To produce syntheic data, Faker library is used that generates fake data which will later be sent to the producers. The format of the produced data is shown below
# importing the faker library
from faker import Faker
# creating the instance of the class
faker = Faker()
# function to generate synthetic data
def get_registered_user():
return faker.name()+"$"+faker.address()+"$"+faker.year()
The data is produced using KafkaProduce library in Python on registered_user_2 topic.
# calling the class instance for the Kafka producer
producer = KafkaProducer(bootstrap_servers=['localhost:9092'],value_serializer=json_serializer)
# producing the data in the topic
producer.send("registered_user_2",registered_user)
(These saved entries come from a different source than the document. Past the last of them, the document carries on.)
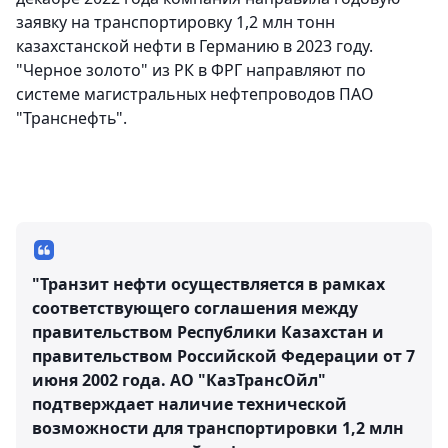
заявку на транспортировку 1,2 млн тонн
казахстанской нефти в Германию в 2023 году.
"Черное золото" из РК в ФРГ направляют по
системе магистральных нефтепроводов ПАО
"Транснефть".
"Транзит нефти осуществляется в рамках
соответствующего соглашения между
правительством Республики Казахстан и
правительством Российской Федерации от 7
июня 2002 года. АО "КазТрансОйл"
подтверждает наличие технической
возможности для транспортировки 1,2 млн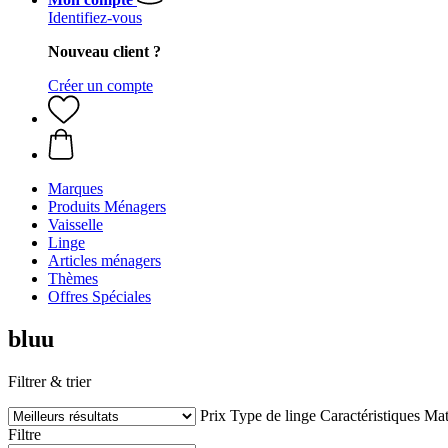
Identifiez-vous
Nouveau client ?
Créer un compte
Marques
Produits Ménagers
Vaisselle
Linge
Articles ménagers
Thèmes
Offres Spéciales
bluu
Filtrer & trier
Prix
Type de linge
Caractéristiques
Mat
Filtre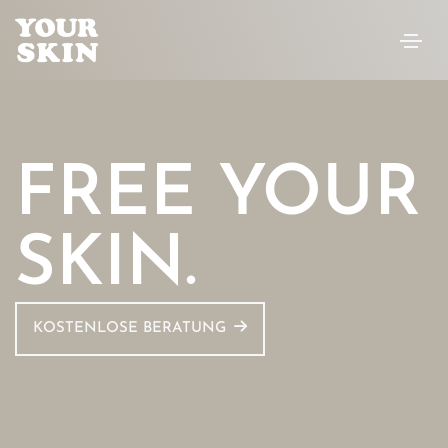
FREE YOUR
SKIN.
KOSTENLOSE BERATUNG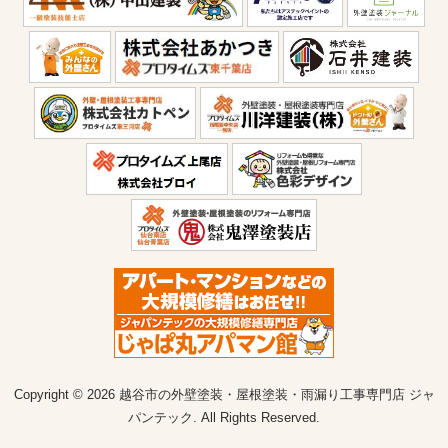
Copyright © 2026 越谷市の外壁塗装・屋根塗装・雨漏り工事専門店 ジャ
パンテック. All Rights Reserved.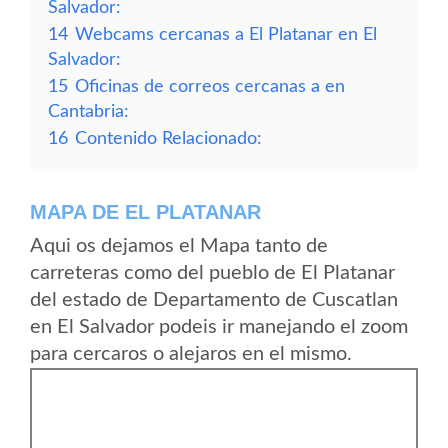
Salvador:
14
Webcams cercanas a El Platanar en El
Salvador:
15
Oficinas de correos cercanas a en
Cantabria:
16
Contenido Relacionado:
MAPA DE EL PLATANAR
Aqui os dejamos el Mapa tanto de
carreteras como del pueblo de El Platanar
del estado de Departamento de Cuscatlan
en El Salvador podeis ir manejando el zoom
para cercaros o alejaros en el mismo.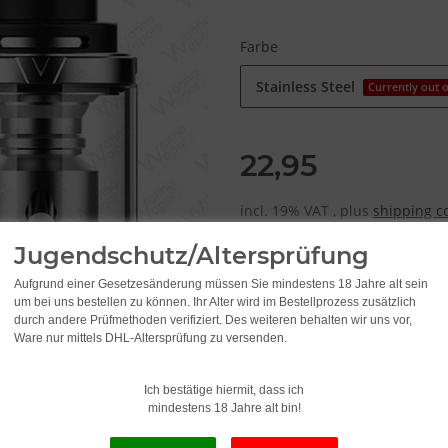
Farbe
Stainless Steel
Currently out o
22,95
incl. 19% VAT , plus
shipping c
Jugendschutz/Altersprüfung
Aufgrund einer Gesetzesänderung müssen Sie mindestens 18 Jahre alt sein
um bei uns bestellen zu können. Ihr Alter wird im Bestellprozess zusätzlich
durch andere Prüfmethoden verifiziert. Des weiteren behalten wir uns vor,
Ware nur mittels DHL-Altersprüfung zu versenden.
Ich bestätige hiermit, dass ich
mindestens 18 Jahre alt bin!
To consume the data in real time, spark is used. The spark created a direct stream context on the kafka topic to listen to the incoming messages produced in real-time. Once these messages are arrived and grouped into mini batches, they are sent to the cassandra database.
// creating sparkcontext
val sc = SparkContext.getOrCreate
// reading streaming data at an interval of 10 seconds
val ssc = new StreamingContext(sc, Seconds(10))
val preferredHosts = LocationStrategies.PreferConsistent
// listening to topic registered_user_2 (topic name)
val topics = List("registered_user_2")
// assigning kafka parameters
val kafkaParams = Map(
"bootstrap.servers" -> "localhost:9092",
"key.deserializer" -> classOf[StringDeserializer],
"value.deserializer" -> classOf[StringDeserializer],
"group.id" -> "spark-streaming-notes",
"auto.offset.reset" -> "earliest"
)
// offsets
val offsets = Map(new TopicPartition("registered_user_2", 0) -> 2L)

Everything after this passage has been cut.